Question

A uniform rigid rod of mass M and length L is hinged at one end as shown in the adjacent figure. A force P is applied at a distance of $\frac{2L}{3}$ from the hinge so that the rod swings to the right.
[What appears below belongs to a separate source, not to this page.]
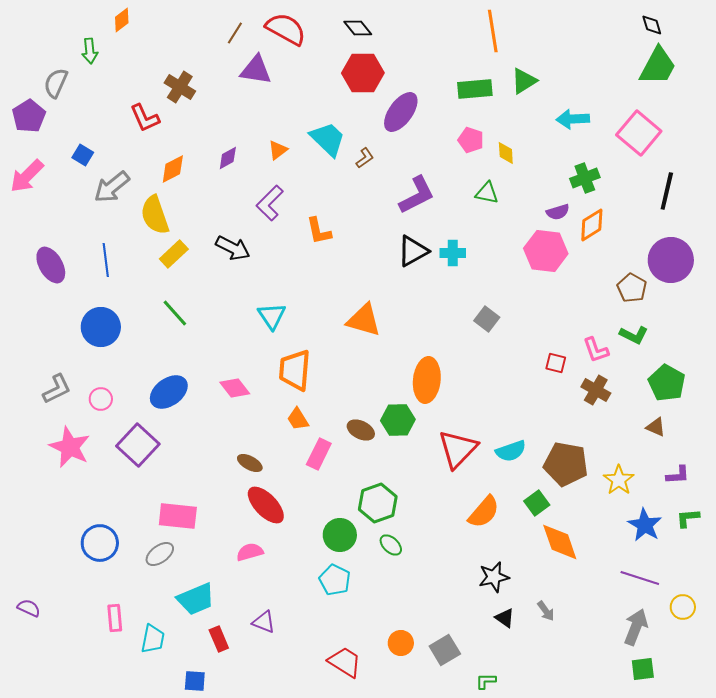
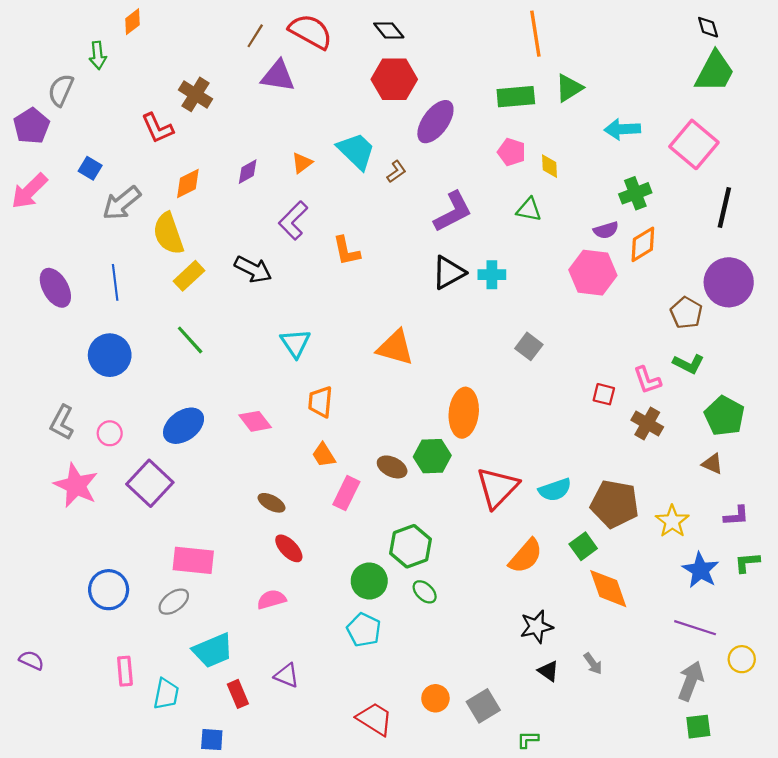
orange trapezoid: (295, 370) -> (320, 402), size x0.7
gray L-shape: (57, 389) -> (62, 422), turned 144
red ellipse: (266, 505) -> (289, 548), size x0.7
The horizontal reaction at the hinge is

• A. -P
• B. 0
• C. $\frac{P}{3}$
• D. $\frac{2P}{3}$

Answer 1

The correct option is B

0

at this moment
$\omega =0$
but $\alpha \ne 0\text{[start of rotation]}$

$\overrightarrow{a_{CM}}=\overrightarrow{a_r}+\overrightarrow{a_t}$

(because centre of mass is in circular motion at a radius $\frac{L}{2})$

$\overrightarrow{a_r}=0[\therefore \omega =0]$

${\overrightarrow{a}}_{CM}=\overrightarrow{a_t}=\frac{L}{2}\alpha \left(\hat{i}\right)$

Torque, $T=I\alpha \text{(about hinge)}$

Taking moment about A,

$P\times \frac{2L}{3}=\frac{M{L}^2}{3}\alpha$

$\alpha =\frac{2P}{ML}$

${\overrightarrow{a}}_{CM}=\frac{L}{2}\times \frac{2P}{ML}\hat{i}$

${\overrightarrow{a}}_{CM}=\frac{P}{M}\hat{i}$

Let R be the reaction in horizontal direction at hinge:
[In horizontal direction]

$(\Sigma \overrightarrow{f}{)}_{ext}=M{\overrightarrow{a}}_{CM}$

$P+R=M{a}_{CM}$

$P+R=M\times \frac{P}{M}$

$P+R=P$
$R=0$